Now we are happy to note that Padang Pan has joined Gumbang as the fourth village in our area to carry out the ceremony. It was a joyous occasion for the people who also hosted 23 “official” visitors from Kampong Sebujit(Bulun) led by their ceremony Chief Priest, a warrior Pak Amin. This cross border joint ceremony is now biennial event for Kampong Gumbang, Sebujit (Bulun) and now Padang Pan. Next year the Padang Pan people will be invited to attend the same ceremony at Kampong Sebujit. As of to-night, they will officially become “sister” village status as existed between Kampong Sebujit(Bulun) and Gumbang now. Being ‘sister” villages meant now they are brothers and sisters in spirit and manner where in either village they would protect and help each other when other needed. It is the Bidayuh diplomacy without any paid diplomats. It would not be possible to witness to-day event without UNDP CBET program.

If you are curious to know which are the second and third village which have carried out the Nyobang ceremony since we began the UNDP and DANIDA Eco-tourism projects under their respective Tropical Forests funding, it is as follows.

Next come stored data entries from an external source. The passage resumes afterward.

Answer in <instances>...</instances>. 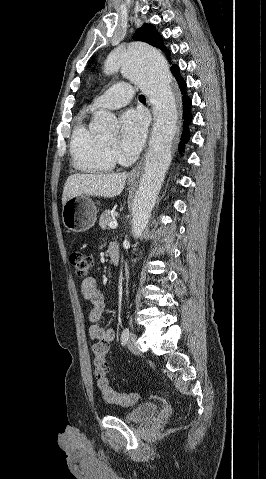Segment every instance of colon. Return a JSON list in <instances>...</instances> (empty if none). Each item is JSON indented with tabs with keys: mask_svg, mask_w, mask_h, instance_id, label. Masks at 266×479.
<instances>
[{
	"mask_svg": "<svg viewBox=\"0 0 266 479\" xmlns=\"http://www.w3.org/2000/svg\"><path fill=\"white\" fill-rule=\"evenodd\" d=\"M70 262L78 277L87 278L93 265L92 258L84 252L74 251L70 255ZM109 350L107 341H99L93 346V364L96 385L108 403L122 406L133 405L138 401V394L116 392L110 385L107 377L106 356Z\"/></svg>",
	"mask_w": 266,
	"mask_h": 479,
	"instance_id": "5ec220e1",
	"label": "colon"
}]
</instances>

Kampong Tringgus was the first done by a Priest and his assistants from Kampong Bulung, Botok, doing the ceremony to bring out Tringgus ancestral heads which were left in dilapidated hut just behind one house into their empty Head House built earlier. It was successfully done until one drunk interrupted the ceremony during their consultation period. Till to-day, they have not been able to work together to do another one.

The other third village which carried the NYOBANG ceremony is Kampong Blimbin as a mitigation ceremony to halt four series of bunches of mysterious deaths up to eight in a series. It was an emergency ceremony where a new Head House was to be done within eight days and the ceremony before the Paddy ripened or else more would die according to one Elder whom we consulted. The last of the eight that died on the fourth series was the morning we started the NYOBANG. The guardians told us through our medium that they are now happy at the present “clean site”. Now death occurs as a normal event but not in bunches as when the seven heads were now to an ‘apartment like structure near the old and new graveyard.

The guardian Angels of war must be treated with respect or else they can also bring harm to area. NYOBANG is the time where due respect and feasting with them is done.

Happy Gawea season. Gawea by the way is a Bidayuh word as opposed to Gawai which is Bahasa Malaysia.